Please write out the lines of the data exactly, beginning with the first and ending with the line containing "بیشتر درباره استانداردهای"; leave the pictures behind.

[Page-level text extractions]
════════════════

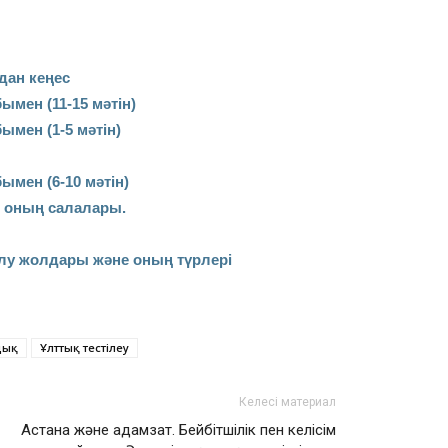
дан кеңес
ымен (11-15 мәтін)
ымен (1-5 мәтін)
ымен (6-10 мәтін)
, оның салалары.
алу жолдары және оның түрлері
дық
Ұлттық тестілеу
Келесі материал
Астана және адамзат. Бейбітшілік пен келісім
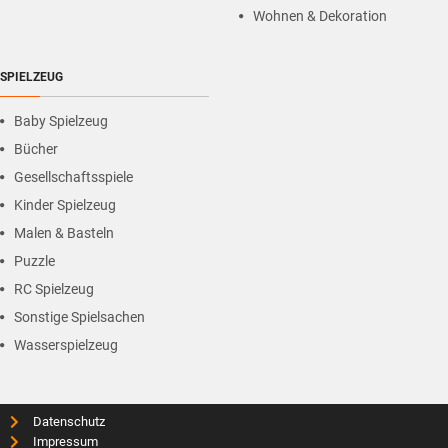
Wohnen & Dekoration
SPIELZEUG
Baby Spielzeug
Bücher
Gesellschaftsspiele
Kinder Spielzeug
Malen & Basteln
Puzzle
RC Spielzeug
Sonstige Spielsachen
Wasserspielzeug
Datenschutz
Impressum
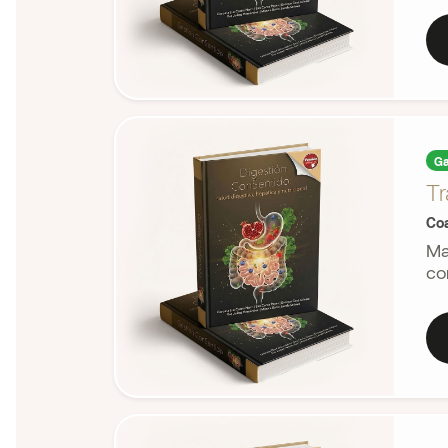
Ga
Tr
Coa
Ma
co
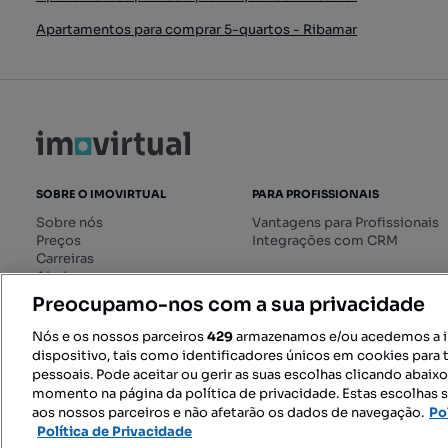
Apartamentos para comprar 5-quartos - Ribamar
SOBRE O IMOVIRTUAL
PARA PROFISSIONAIS
Sobre nós
Vantagens para Profissionais
Preços
Integrações com CRM
Carreiras
Ajuda
Livro de Reclamações online
Preocupamo-nos com a sua privacidade
Regulamento dos Serviços
Digitais
Nós e os nossos parceiros
429
armazenamos e/ou acedemos a 
dispositivo, tais como identificadores únicos em cookies para 
pessoais. Pode aceitar ou gerir as suas escolhas clicando abaix
momento na página da política de privacidade. Estas escolhas s
SIGA-NOS:
aos nossos parceiros e não afetarão os dados de navegação.
Po
Política de Privacidade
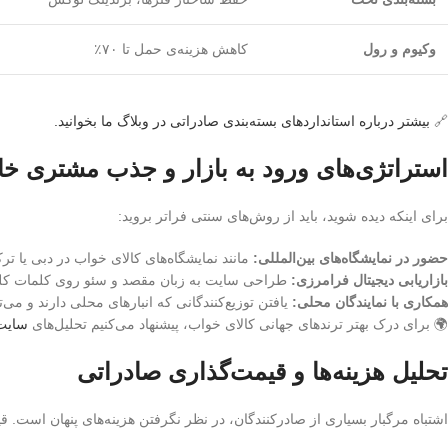
وکیوم و رول
کاهش هزینه‌ی حمل تا ۷۰٪
🔗
بیشتر درباره استانداردهای بسته‌بندی صادراتی در وبلاگ ما بخوانید.
استراتژی‌های ورود به بازار و جذب مشتری خ
برای اینکه دیده شوید، باید از روش‌های سنتی فراتر بروید:
حضور در نمایشگاه‌های بین‌المللی:
مانند نمایشگاه‌های کالای خواب در دبی یا ترکیه (AF
بازاریابی دیجیتال فرامرزی:
طراحی سایت به زبان مقصد و سئو روی کلمات کلید
همکاری با نمایندگان محلی:
یافتن توزیع‌کنندگانی که انبارهای محلی دارند و می
🌍 برای درک بهتر ترندهای جهانی کالای خواب، پیشنهاد می‌کنیم تحلیل‌های
سایت معتبر 
تحلیل هزینه‌ها و قیمت‌گذاری صادراتی
اشتباه مرگبار بسیاری از صادرکنندگان، در نظر نگرفتن هزینه‌های پنهان است. ق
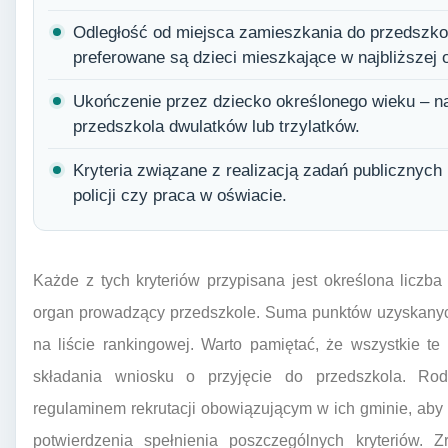
Odległość od miejsca zamieszkania do przedszko
preferowane są dzieci mieszkające w najbliższej o
Ukończenie przez dziecko określonego wieku – na
przedszkola dwulatków lub trzylatków.
Kryteria związane z realizacją zadań publicznych
policji czy praca w oświacie.
Każde z tych kryteriów przypisana jest określona liczba 
organ prowadzący przedszkole. Suma punktów uzyskanyc
na liście rankingowej. Warto pamiętać, że wszystkie t
składania wniosku o przyjęcie do przedszkola. Ro
regulaminem rekrutacji obowiązującym w ich gminie, ab
potwierdzenia spełnienia poszczególnych kryteriów. 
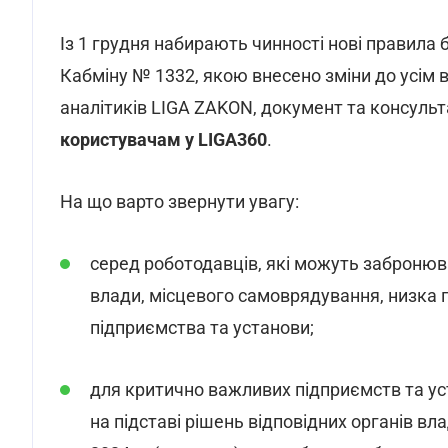
Із 1 грудня набирають чинності нові правила
Кабміну № 1332, якою внесено зміни до усім 
аналітиків LIGA ZAKON, документ та консульт
користувачам у LIGA360
.
На що варто звернути увагу:
серед роботодавців, які можуть забронюва
влади, місцевого самоврядування, низка 
підприємства та установи;
для критично важливих підприємств та уст
на підставі рішень відповідних органів вла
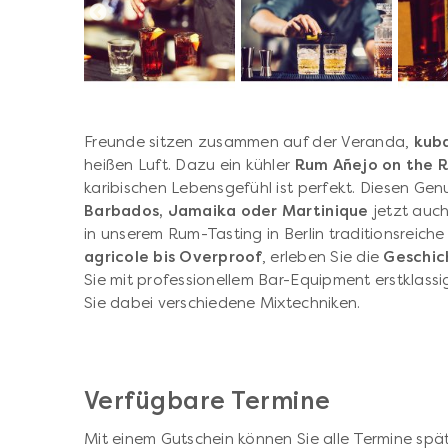
Freunde sitzen zusammen auf der Veranda,
kub
heißen Luft. Dazu ein kühler
Rum Añejo on the 
karibischen Lebensgefühl ist perfekt. Diesen G
Barbados, Jamaika oder Martinique
jetzt auch
in unserem Rum-Tasting in Berlin traditionsreich
agricole bis Overproof
, erleben Sie die
Geschich
Sie mit professionellem Bar-Equipment erstklassi
Sie dabei verschiedene Mixtechniken.
Verfügbare Termine
Mit einem Gutschein können Sie alle Termine spät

════════════════

Answer section >>
дан кеңес
ымен (11-15 мәтін)
ымен (1-5 мәтін)
ымен (6-10 мәтін)
, оның салалары.
алу жолдары және оның түрлері
дық
Ұлттық тестілеу
Келесі материал
Астана және адамзат. Бейбітшілік пен келісім
Wohnen & Dekoration
SPIELZEUG
Baby Spielzeug
Bücher
Gesellschaftsspiele
Kinder Spielzeug
Malen & Basteln
Puzzle
RC Spielzeug
Sonstige Spielsachen
Wasserspielzeug
Datenschutz
Impressum
Ga
Tr
Coa
Ma
co
Apartamentos para comprar 5-quartos - Ribamar
SOBRE O IMOVIRTUAL
PARA PROFISSIONAIS
Sobre nós
Vantagens para Profissionais
Preços
Integrações com CRM
Carreiras
Ajuda
Livro de Reclamações online
Preocupamo-nos com a sua privacidade
Regulamento dos Serviços
Digitais
Nós e os nossos parceiros
429
armazenamos e/ou acedemos a 
dispositivo, tais como identificadores únicos em cookies para 
pessoais. Pode aceitar ou gerir as suas escolhas clicando abaix
momento na página da política de privacidade. Estas escolhas s
SIGA-NOS:
aos nossos parceiros e não afetarão os dados de navegação.
Po
Política de Privacidade
وکیوم و رول
کاهش هزینه‌ی حمل تا ۷۰٪
🔗
بیشتر درباره استانداردهای بسته‌بندی صادراتی در وبلاگ ما بخوانید.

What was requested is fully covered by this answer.